Source material below:

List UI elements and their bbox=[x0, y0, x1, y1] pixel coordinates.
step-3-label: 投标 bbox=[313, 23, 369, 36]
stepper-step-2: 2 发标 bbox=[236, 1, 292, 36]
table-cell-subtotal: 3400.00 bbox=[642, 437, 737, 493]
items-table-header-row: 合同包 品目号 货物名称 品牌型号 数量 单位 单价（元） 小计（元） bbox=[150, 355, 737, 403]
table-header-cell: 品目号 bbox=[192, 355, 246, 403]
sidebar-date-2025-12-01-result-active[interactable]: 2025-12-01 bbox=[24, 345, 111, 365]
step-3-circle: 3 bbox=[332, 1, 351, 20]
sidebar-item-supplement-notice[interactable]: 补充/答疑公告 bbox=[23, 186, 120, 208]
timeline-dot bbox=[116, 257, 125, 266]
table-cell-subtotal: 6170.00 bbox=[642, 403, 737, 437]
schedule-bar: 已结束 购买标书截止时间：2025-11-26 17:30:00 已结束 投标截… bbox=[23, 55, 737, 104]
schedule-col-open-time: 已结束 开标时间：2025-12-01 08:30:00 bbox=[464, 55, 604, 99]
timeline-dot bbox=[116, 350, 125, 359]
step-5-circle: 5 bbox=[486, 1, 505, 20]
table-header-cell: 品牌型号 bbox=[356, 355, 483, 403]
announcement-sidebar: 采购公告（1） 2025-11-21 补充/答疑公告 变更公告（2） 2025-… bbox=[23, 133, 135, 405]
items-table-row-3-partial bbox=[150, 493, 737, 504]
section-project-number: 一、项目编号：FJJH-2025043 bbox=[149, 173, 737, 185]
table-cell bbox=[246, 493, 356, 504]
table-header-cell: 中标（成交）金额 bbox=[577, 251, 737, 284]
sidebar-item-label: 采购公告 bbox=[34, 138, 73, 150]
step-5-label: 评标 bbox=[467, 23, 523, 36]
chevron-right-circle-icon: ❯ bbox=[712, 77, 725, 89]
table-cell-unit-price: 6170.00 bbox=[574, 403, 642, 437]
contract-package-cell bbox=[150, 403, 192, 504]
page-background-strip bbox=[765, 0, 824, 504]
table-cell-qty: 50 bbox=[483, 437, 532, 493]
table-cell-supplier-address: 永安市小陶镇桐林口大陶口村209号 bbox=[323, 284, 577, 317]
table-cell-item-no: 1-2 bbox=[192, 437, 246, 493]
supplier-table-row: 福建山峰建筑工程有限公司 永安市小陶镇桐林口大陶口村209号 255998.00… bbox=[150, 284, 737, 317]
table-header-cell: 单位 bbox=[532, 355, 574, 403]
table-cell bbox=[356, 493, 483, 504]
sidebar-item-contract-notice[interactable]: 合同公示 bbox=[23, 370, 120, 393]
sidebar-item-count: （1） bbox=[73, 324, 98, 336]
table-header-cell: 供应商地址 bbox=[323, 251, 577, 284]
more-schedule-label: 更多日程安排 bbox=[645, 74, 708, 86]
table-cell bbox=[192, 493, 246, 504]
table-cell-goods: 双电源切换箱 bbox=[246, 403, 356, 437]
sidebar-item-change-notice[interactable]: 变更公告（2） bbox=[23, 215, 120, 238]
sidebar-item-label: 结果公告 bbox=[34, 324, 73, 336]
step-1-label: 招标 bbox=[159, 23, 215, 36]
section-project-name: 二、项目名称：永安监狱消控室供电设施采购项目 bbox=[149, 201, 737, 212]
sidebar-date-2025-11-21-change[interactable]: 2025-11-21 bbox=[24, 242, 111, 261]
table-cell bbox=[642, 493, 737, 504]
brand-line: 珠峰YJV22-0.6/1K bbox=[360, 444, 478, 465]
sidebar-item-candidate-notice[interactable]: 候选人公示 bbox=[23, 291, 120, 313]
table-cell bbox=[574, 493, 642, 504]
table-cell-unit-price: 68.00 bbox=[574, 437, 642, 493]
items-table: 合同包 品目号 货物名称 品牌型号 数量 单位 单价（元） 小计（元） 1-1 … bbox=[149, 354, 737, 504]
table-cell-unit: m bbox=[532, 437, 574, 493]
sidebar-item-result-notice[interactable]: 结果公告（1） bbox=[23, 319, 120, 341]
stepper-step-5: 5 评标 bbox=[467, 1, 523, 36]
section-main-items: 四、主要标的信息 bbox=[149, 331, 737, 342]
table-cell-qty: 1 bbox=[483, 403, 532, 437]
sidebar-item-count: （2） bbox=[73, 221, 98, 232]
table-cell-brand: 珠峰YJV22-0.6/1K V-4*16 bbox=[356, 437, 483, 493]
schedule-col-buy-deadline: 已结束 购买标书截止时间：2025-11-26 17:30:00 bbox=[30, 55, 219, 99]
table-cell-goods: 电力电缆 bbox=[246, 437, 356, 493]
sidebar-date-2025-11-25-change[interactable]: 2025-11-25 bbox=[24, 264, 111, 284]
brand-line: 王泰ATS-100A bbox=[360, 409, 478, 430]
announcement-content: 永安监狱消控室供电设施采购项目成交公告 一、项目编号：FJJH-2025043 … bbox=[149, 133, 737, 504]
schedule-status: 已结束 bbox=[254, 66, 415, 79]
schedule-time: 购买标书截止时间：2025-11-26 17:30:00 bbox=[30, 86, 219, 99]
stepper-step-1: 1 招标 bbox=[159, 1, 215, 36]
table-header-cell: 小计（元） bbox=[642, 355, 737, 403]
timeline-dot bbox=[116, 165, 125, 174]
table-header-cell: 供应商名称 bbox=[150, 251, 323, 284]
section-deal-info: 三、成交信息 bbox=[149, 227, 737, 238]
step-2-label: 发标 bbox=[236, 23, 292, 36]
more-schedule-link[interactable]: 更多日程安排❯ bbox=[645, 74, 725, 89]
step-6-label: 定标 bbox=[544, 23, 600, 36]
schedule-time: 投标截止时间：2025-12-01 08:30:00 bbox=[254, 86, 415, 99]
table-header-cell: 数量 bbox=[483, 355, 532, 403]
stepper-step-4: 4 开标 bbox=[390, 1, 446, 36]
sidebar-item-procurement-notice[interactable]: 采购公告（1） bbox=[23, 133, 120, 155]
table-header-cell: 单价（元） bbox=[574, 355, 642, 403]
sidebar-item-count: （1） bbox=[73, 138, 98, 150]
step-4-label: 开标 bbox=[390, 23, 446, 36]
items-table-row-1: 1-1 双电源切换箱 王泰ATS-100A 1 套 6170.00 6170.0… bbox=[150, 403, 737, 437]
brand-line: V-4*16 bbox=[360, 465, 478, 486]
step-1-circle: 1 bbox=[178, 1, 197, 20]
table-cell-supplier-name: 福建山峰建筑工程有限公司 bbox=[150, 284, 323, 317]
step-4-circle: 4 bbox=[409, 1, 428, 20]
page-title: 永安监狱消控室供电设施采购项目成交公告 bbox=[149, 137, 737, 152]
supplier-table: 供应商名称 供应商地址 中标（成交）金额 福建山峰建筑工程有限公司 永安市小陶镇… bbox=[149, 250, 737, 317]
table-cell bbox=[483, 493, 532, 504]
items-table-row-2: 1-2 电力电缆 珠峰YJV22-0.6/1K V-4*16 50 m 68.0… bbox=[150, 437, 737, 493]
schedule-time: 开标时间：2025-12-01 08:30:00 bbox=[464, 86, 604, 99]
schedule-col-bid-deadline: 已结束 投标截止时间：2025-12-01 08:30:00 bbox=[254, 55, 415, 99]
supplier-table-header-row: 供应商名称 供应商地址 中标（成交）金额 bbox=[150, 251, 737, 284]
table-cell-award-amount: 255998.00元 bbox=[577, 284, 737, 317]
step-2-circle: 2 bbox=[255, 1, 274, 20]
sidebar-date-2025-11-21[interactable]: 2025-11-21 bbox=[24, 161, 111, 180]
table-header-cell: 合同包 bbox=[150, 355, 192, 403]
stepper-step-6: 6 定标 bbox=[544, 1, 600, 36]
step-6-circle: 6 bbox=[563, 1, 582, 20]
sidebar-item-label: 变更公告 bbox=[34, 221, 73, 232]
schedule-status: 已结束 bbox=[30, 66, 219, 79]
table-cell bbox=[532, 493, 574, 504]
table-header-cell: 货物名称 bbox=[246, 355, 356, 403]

End of Source material.

*Required work*: Scan the material above for the word "王泰ATS", and copy each line where it appears.

*Response to the task*:
brand-line: 王泰ATS-100A bbox=[360, 409, 478, 430]
items-table-row-1: 1-1 双电源切换箱 王泰ATS-100A 1 套 6170.00 6170.0… bbox=[150, 403, 737, 437]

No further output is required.